Lebensmittelbedingte infektiöse Krankheitsausbrüche, Österreich 2005

Im Jahr 2005 wurden in Österreich 606 lebensmittelbedingte Krankheitsausbrüche, mit 1.910 Erkrankten (davon 368 Hospitalisierte und 1 Todesfall) berichtet. Für 99% aller Ausbrüche waren Salmonella spp. oder Campylobacter spp. verantwortlich. Von den 606 berichteten Ausbrüchen wurden 46 (8%) im Ausland erworben. Von 560 im Inland akquirierten lebensmittelbedingten Krankheitsausbrüchen wurden mit einer Ausnahme (Norovirus: Ausbruch mit 22 Betroffenen) alle durch Bakterien verursacht: 427 (76%) durch Salmonella spp., 128 (23%) durch Campylobacter spp. und je zwei Ausbrüche durch enterohämorrhagische Escherichia coli und Yersinia enterocolitica. 20% bzw. 16% der im Inland an einem Ausbruch durch Salmonella spp.- bzw. Campylobacter spp. erkrankten Personen wurden hospitalisiert. Das Lebensmittel Ei zeichnete alleine für 57% aller Ausbrüche mit berichteter Infektionsquelle verantwortlich. Fleisch (besonders Geflügelfleisch) war für 30% dieser Ausbrüche und Milch/Milchprodukte (besonders Rohmilch) für 4% verantwortlich.
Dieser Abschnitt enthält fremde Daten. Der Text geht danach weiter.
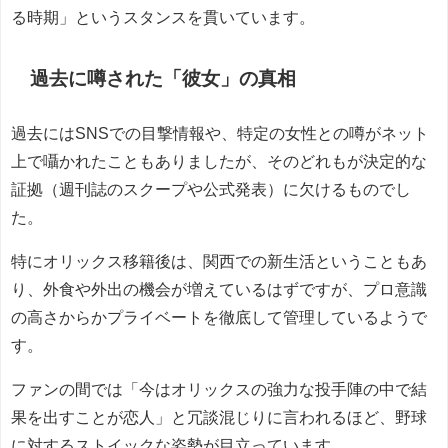
る時期」というスタンスを貫いています。
過去に噂された「彼女」の真相
過去にはSNSでの目撃情報や、特定の女性との噂がネット
上で囁かれたこともありましたが、そのどれもが決定的な
証拠（週刊誌のスクープや公式発表）に欠けるものでし
た。
特にオリックス移籍後は、関西での新生活ということもあ
り、外食や外出の機会が増えているはずですが、プロ意識
の高さからかプライベートを徹底して管理しているようで
す。
ファンの間では「今はオリックスの強力な投手陣の中で結
果を出すことが恋人」と冗談混じりに言われるほど、野球
に対するストイックな姿勢が目立っています。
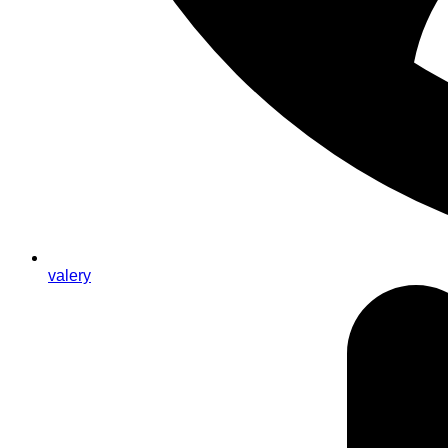
valery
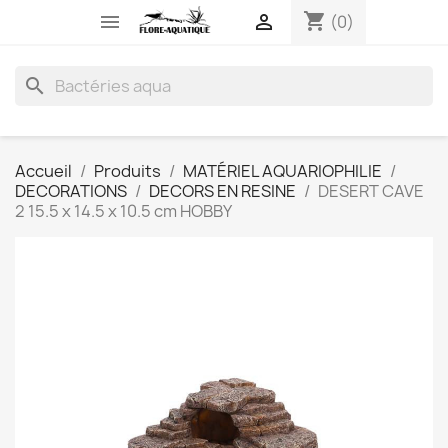
shopping_cart


(0)
search
Accueil
Produits
MATÉRIEL AQUARIOPHILIE
DECORATIONS
DECORS EN RESINE
DESERT CAVE
2 15.5 x 14.5 x 10.5 cm HOBBY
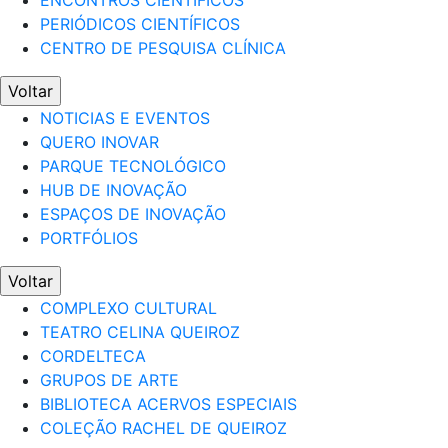
ENCONTROS CIENTÍFICOS
PERIÓDICOS CIENTÍFICOS
CENTRO DE PESQUISA CLÍNICA
Voltar
NOTICIAS E EVENTOS
QUERO INOVAR
PARQUE TECNOLÓGICO
HUB DE INOVAÇÃO
ESPAÇOS DE INOVAÇÃO
PORTFÓLIOS
Voltar
COMPLEXO CULTURAL
TEATRO CELINA QUEIROZ
CORDELTECA
GRUPOS DE ARTE
BIBLIOTECA ACERVOS ESPECIAIS
COLEÇÃO RACHEL DE QUEIROZ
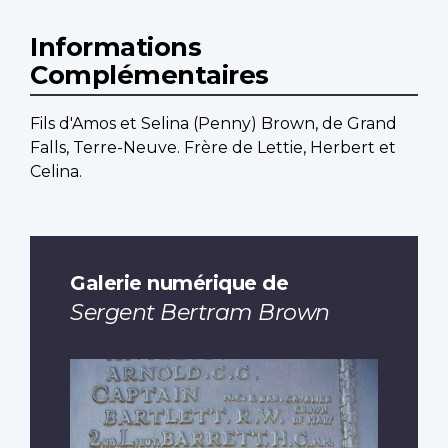
Informations
Complémentaires
Fils d'Amos et Selina (Penny) Brown, de Grand
Falls, Terre-Neuve. Frère de Lettie, Herbert et
Celina.
Galerie numérique de
Sergent Bertram Brown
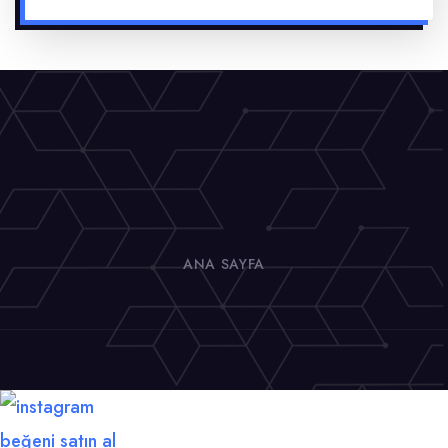
ANA SAYFA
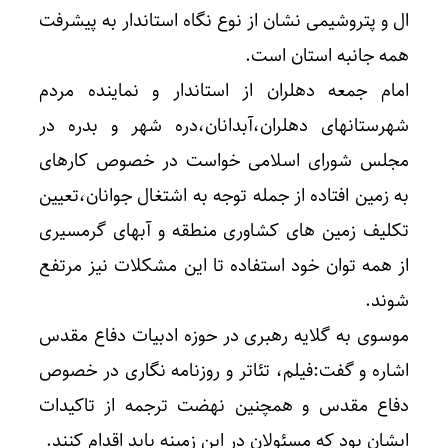
ال و پتروشیمی نشان از نوع نگاه استاندار به پیشرفت
همه جانبه استان است.
امام جمعه دهلران از استاندار و نماینده مردم
شهرستانهای دهلران،آبدانان،دره شهر و بدره در
مجلس شورای اسلامی خواست در خصوص کارهای
به زمین افتاده از جمله توجه به اشتغال جوانان،تعیین
تکلیف زمین های کشاوری منطقه و آبهای گرمسیری
از همه توان خود استفاده تا این مشکلات نیز مرتفع
شوند.
موسوی به گلایه رهبری در حوزه ادبیات دفاع مقدس
اشاره و گفت:فیلم، تئاتر و روزنامه نگاری در خصوص
دفاع مقدس و همچنین نهضت ترجمه از تاکیدات
ایشان بود که مسئولان در این زمینه باید اقدام کنند.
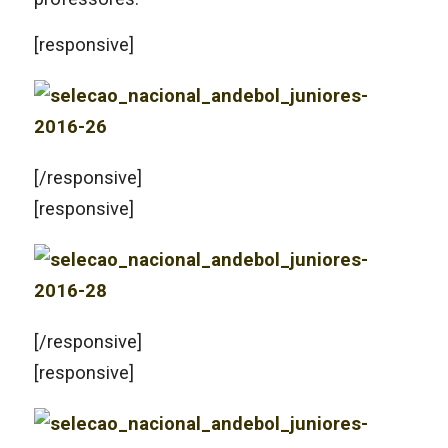
[responsive]
[/responsive]
[responsive]
[/responsive]
[responsive]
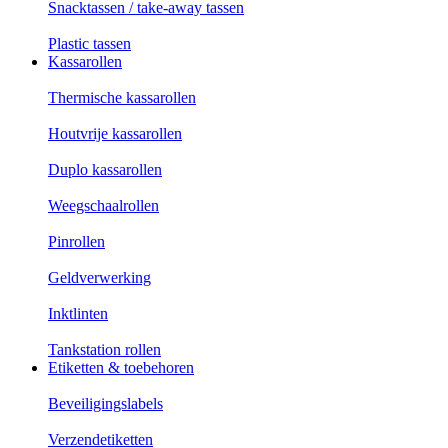
Snacktassen / take-away tassen
Plastic tassen
Kassarollen
Thermische kassarollen
Houtvrije kassarollen
Duplo kassarollen
Weegschaalrollen
Pinrollen
Geldverwerking
Inktlinten
Tankstation rollen
Etiketten & toebehoren
Beveiligingslabels
Verzendetiketten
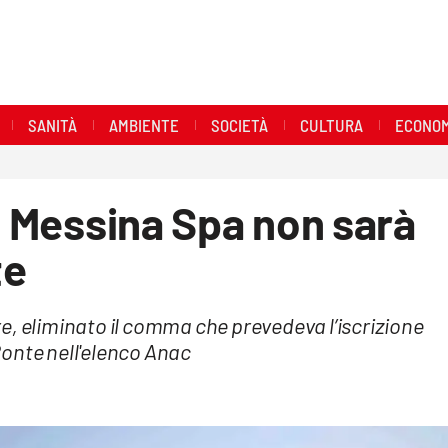
SANITÀ
AMBIENTE
SOCIETÀ
CULTURA
ECONOM
di Messina Spa non sarà
te
e, eliminato il comma che prevedeva l’iscrizione
 Ponte nell'elenco Anac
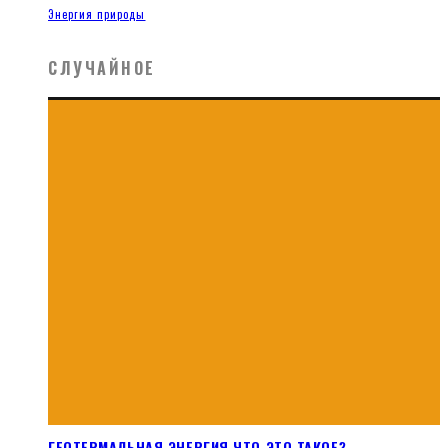
Энергия природы
СЛУЧАЙНОЕ
ГЕОТЕРМАЛЬНАЯ ЭНЕРГИЯ ЧТО ЭТО ТАКОЕ?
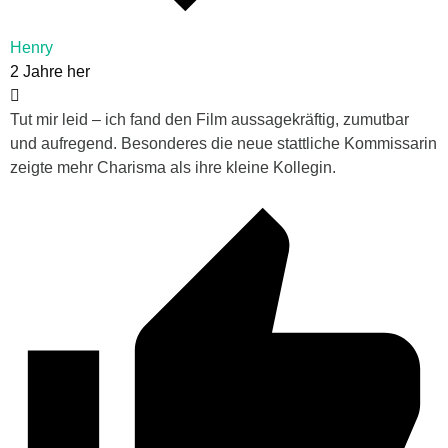
Henry
2 Jahre her
Tut mir leid – ich fand den Film aussagekräftig, zumutbar
und aufregend. Besonderes die neue stattliche Kommissarin
zeigte mehr Charisma als ihre kleine Kollegin.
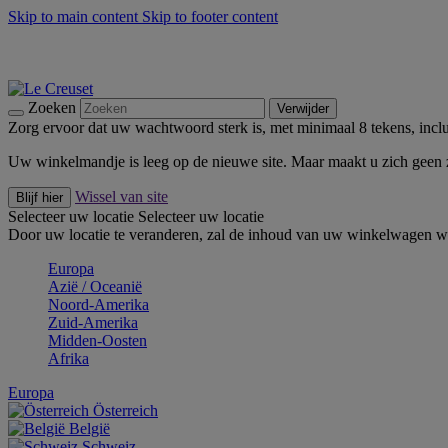
Skip to main content
Skip to footer content
Zomerse buitenmomenten met de BBQ Outdoor Collectie & Thy
De essentials van Le Creuset -
Ontdek Nu
Nieuwsbrieven: Registreer en bespaar 10%! -
Schrijf je nu in
Zoeken
Verwijder
Zorg ervoor dat uw wachtwoord sterk is, met minimaal 8 tekens, inclus
Uw winkelmandje is leeg op de nieuwe site. Maar maakt u zich geen
Wissel van site
Blijf hier
Selecteer uw locatie
Selecteer uw locatie
Door uw locatie te veranderen, zal de inhoud van uw winkelwagen wo
Europa
Aziё / Oceaniё
Noord-Amerika
Zuid-Amerika
Midden-Oosten
Afrika
Europa
Österreich
België
Schweiz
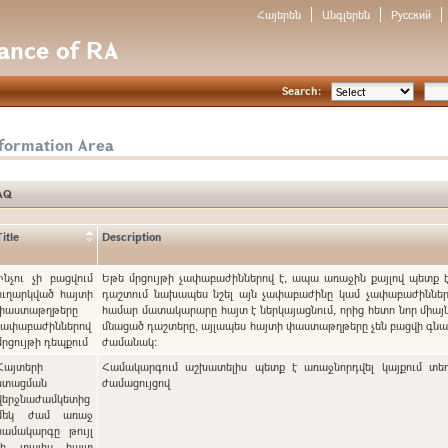
Հայերեն
Անգլերեն
Русский
nance of RA
Search:
nformation Area
AQ
Title
Description
Ինչու չի բացվում
Եթե մրցույթի չափաբաժիններով է, ապա առաջին քայլով պետք 
ուղարկված հայտի
դաշտում նախապես նշել այն չափաբաժինը կամ չափաբաժինները
փաստաթղթերը
համար մատակարարը հայտ է ներկայացնում, որից հետո նոր միայն
չափաբաժիններով
մնացած դաշտերը, այլապես հայտի փաստաթղթերը չեն բացվի գ
մրցույթի դեպքում
ժամանակ:
Հայտերի
Համակարգում աշխատելիս պետք է առաջնորդվել կայքում տե
ստացման
ժամացույցով
վերջնաժամկետից
մեկ ժամ առաջ
համակարգը թույլ
չի տալիս հայտ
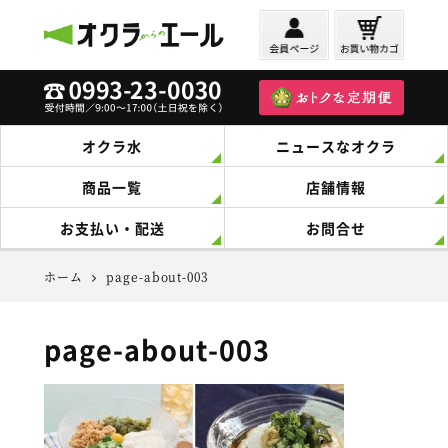
オクラからのエール
オクラ水
ニュースなオクラ
商品一覧
店舗情報
お支払い・配送
お問合せ
ホーム
page-about-003
page-about-003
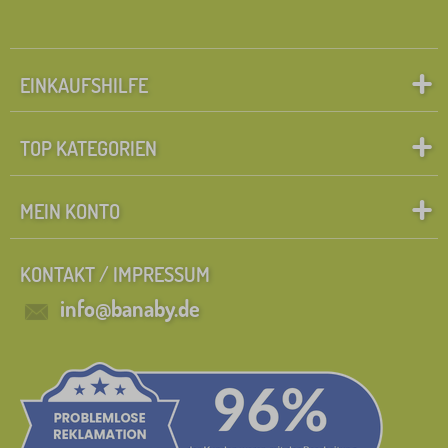
EINKAUFSHILFE
TOP KATEGORIEN
MEIN KONTO
KONTAKT / IMPRESSUM
info@banaby.de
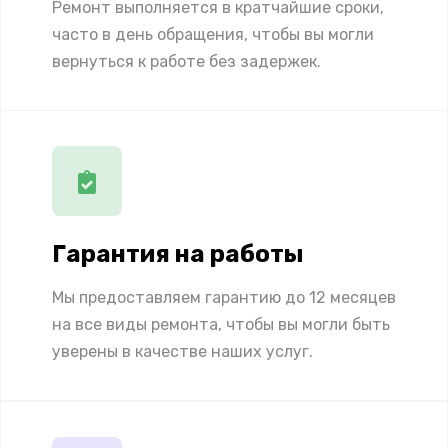
Ремонт выполняется в кратчайшие сроки,
часто в день обращения, чтобы вы могли
вернуться к работе без задержек.
Гарантия на работы
Мы предоставляем гарантию до 12 месяцев
на все виды ремонта, чтобы вы могли быть
уверены в качестве наших услуг.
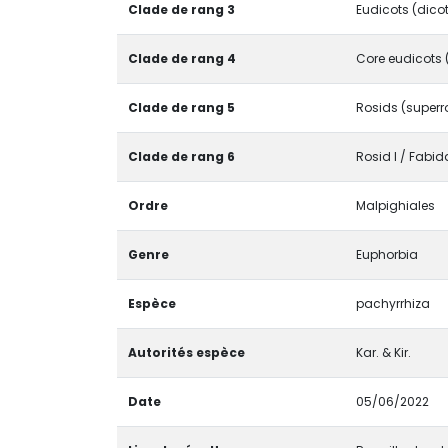
Clade de rang 3
Eudicots (dico
Clade de rang 4
Core eudicots 
Clade de rang 5
Rosids (superr
Clade de rang 6
Rosid I / Fabid
Ordre
Malpighiales
Genre
Euphorbia
Espèce
pachyrrhiza
Autorités espèce
Kar. & Kir.
Date
05/06/2022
Das Verhältnis Familien-/Haushaltsausbrüche zu allgemeinen Ausbrüchen beträgt derzeit 89% zu 11%. Bei allgemeinen Ausbrüchen wurden folgende Orte der Exposition benannt: öffentliche Verköstigungen (inkl. Restaurant, Kantine) 34 x, Familienfeiern 14 x, Kindergärten 4 x, Feste (z.B. Dorffest, Hubertusfeier) 3 x, Altersheime 2 x und öffentliche Verköstigungen plus Haushalte (österreichweiter S. Enteritidis PT19 Ausbruch) 1 x. Der hohe Anteil an Familienausbrüchen reflektiert unseres Erachtens vor allem die noch mangelnde epidemiologische Qualität der Ausbruchsabklärungen, i.e. fehlende Zusammenführung einzelner Ausbrüche zu bezirks- und bundesländerüberschreitenden lebensmittelbedingten Ausbrüchen.